By now, most of you have probably heard about or seen a video of a scrawny, 10-year-old kid yodeling his heart out in his local Walmart in Harrisburg, IL. A few months ago, Mason Ramsey held one of his impromptu store performances when footage of his singing went viral on social media – and that was the day his life changed.
The internet, social media especially, has changed the way that information (and people) get noticed. In “the olden days,” you had to actively seek out the fame you may want. You had to go to audition after audition if you wanted to be a singer or you had to call the local TV stations to come to you if you wanted to be broadcast. Not to mention you had to have a good story or reason for them to come. But now, that has almost been flipped on its head. With one video on social media, you can get your 15 minutes of fame (or more), and all from your mobile device.
Case in point, spreading information has become a much more independent process, yet the results have the potential to be way more widespread. And the kicker is that you can do it yourself. The yodeling video was clearly taken on a cell phone and uploaded through a social app.
With such powerful tools, people can be cast into the spotlight instantly, even if that wasn’t necessarily their intention.

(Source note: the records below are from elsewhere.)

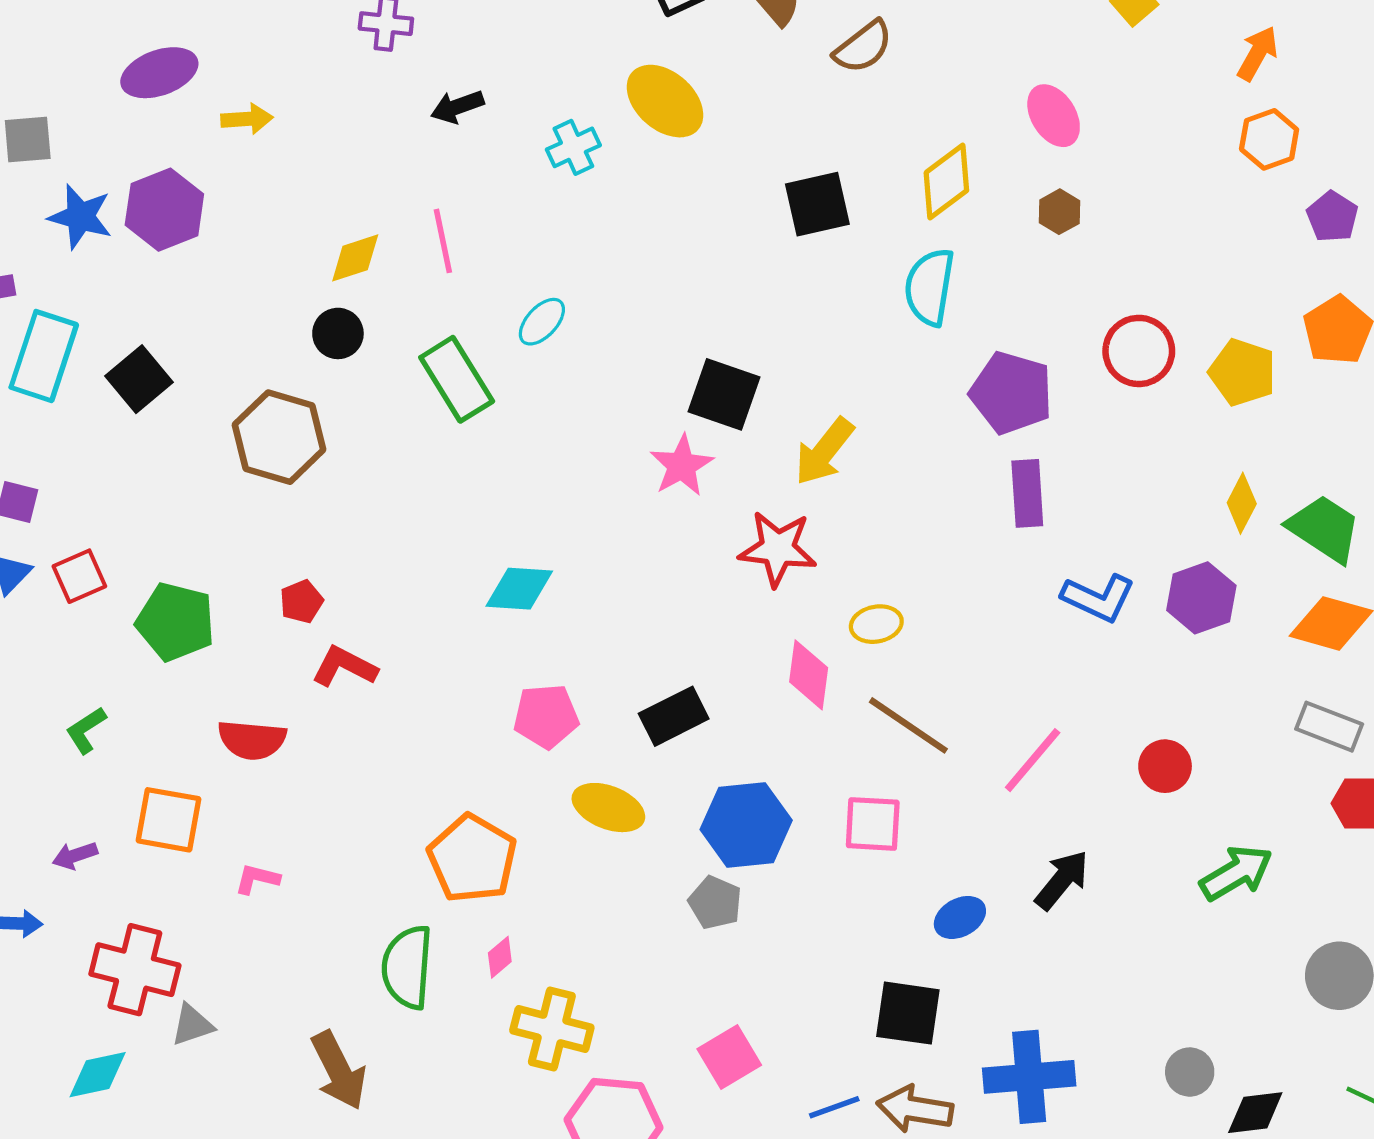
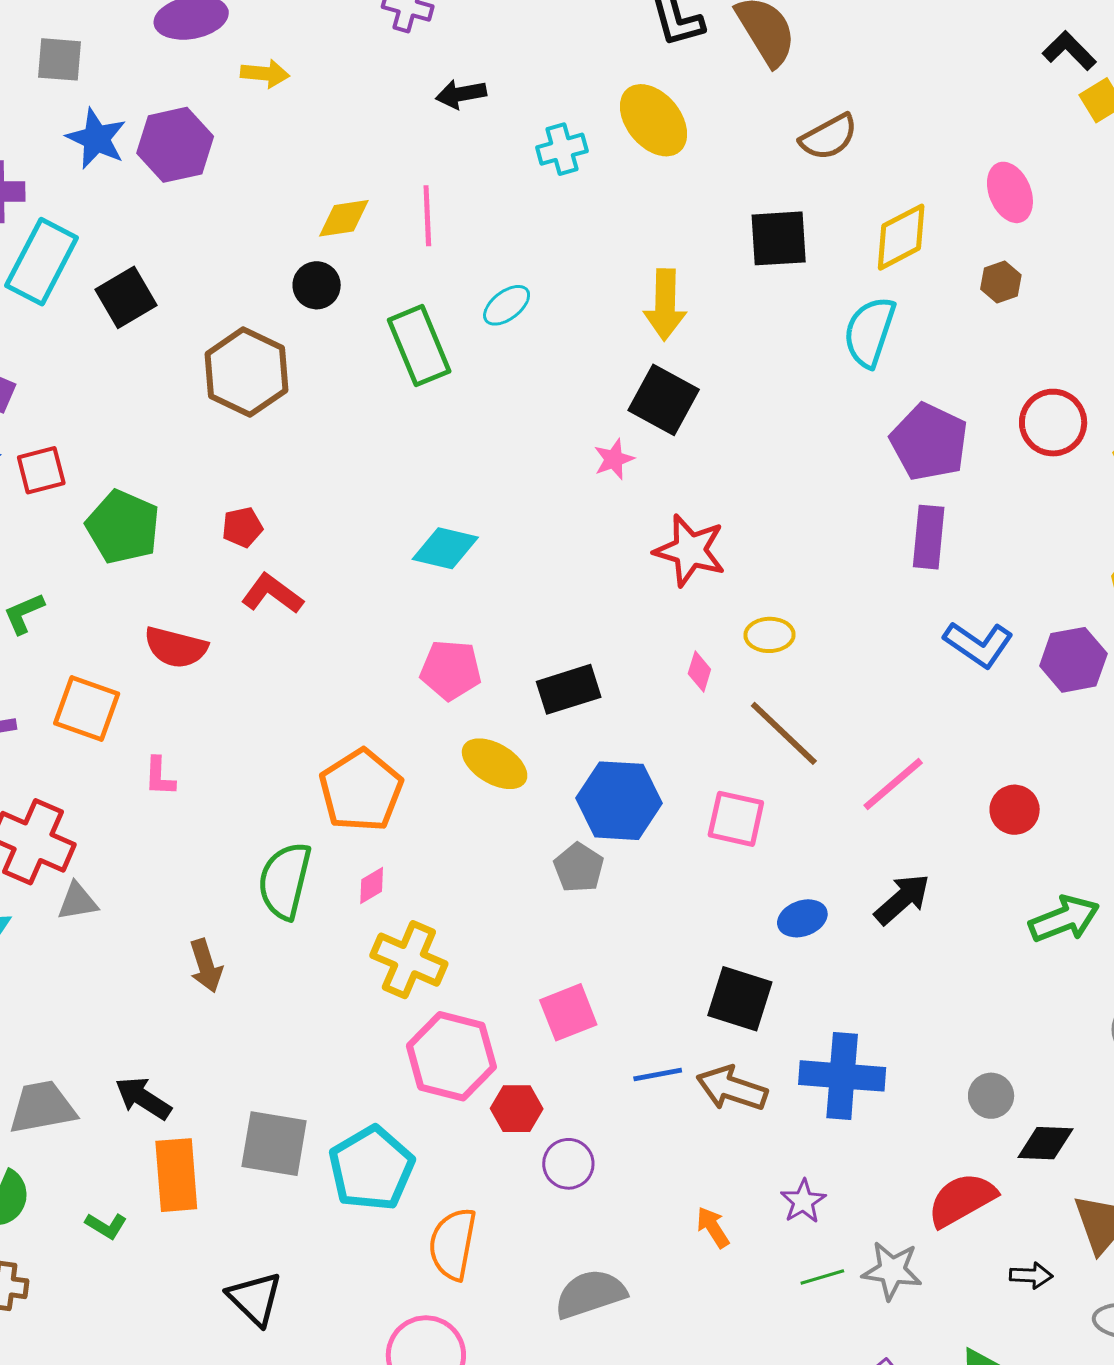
brown semicircle: (863, 47) -> (829, 137), moved
yellow arrow: (824, 451) -> (665, 305), moved, turned -46
pink star: (682, 466) -> (614, 459), size x0.7
pink diamond: (809, 675) -> (699, 672), size x0.6
pink L-shape: (257, 879) -> (160, 777), turned -111
brown arrow: (339, 1071) -> (206, 966), size x0.7

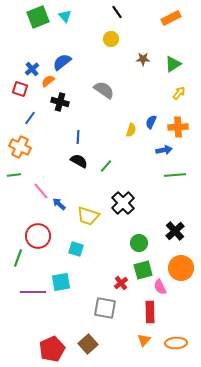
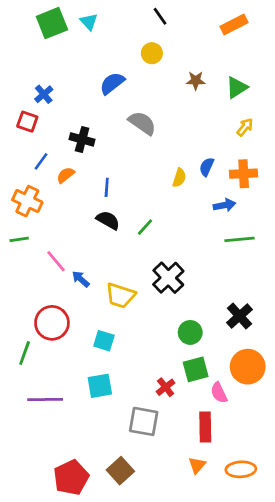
blue semicircle: (62, 62) -> (112, 83), moved
orange semicircle: (48, 81) -> (66, 175), moved
cyan square: (61, 282) -> (100, 386), moved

Our friend Mason, for example, was just entertaining the small-town Walmart patrons, when all of a sudden he became a household name. Now, he has been on Ellen and the Grand Ole Opry, and he even has a record deal in Nashville.
I don’t think he was seeking widespread attention – after all he’s from a tiny town in Illinois and his concerts were usually limited to the local Walmart shoppers – but someone in his small audience took the footage and it caught on, making him an international sensation.
This just goes to show that “news coverage” can be done by anyone, anywhere. The media no longer needs to be present to get a story out there nor is any professional equipment required. Every single person with a mobile phone has the power to not only share news, but create it.
So what does this mean for the public relations industry?
It means our jobs got a little easier. Social media has become one of the most powerful tools in our arsenal because it provides an instant connection to a massive audience. We can now host events and broadcast them live on Facebook, Snapchat or Instagram (to name a few). We can now share a video with a local news source, and there’s a chance it may be used in the next broadcast or posted on the station’s website. It’s helping us PR pros provide media with better and more immediate content. This just goes to show that news coverage can be done by anyone, anywhere.
This just goes to show that news coverage can be done by anyone, anywhere.
And we have the ability to get ahead of a story like never before – no longer limited by who we know and what they know – and instead, gathering information sources from everywhere and anywhere.
PR has become much more about the here and now because we have access to up-to-the-minute news and information, and mutually, we can use that to our advantage to pin our news to the wings of the hot story. So let’s relish the fact that we have the power of global connectivity to help us do our jobs better, and remember that gaining international publicity can be as easy as yodeling in Walmart.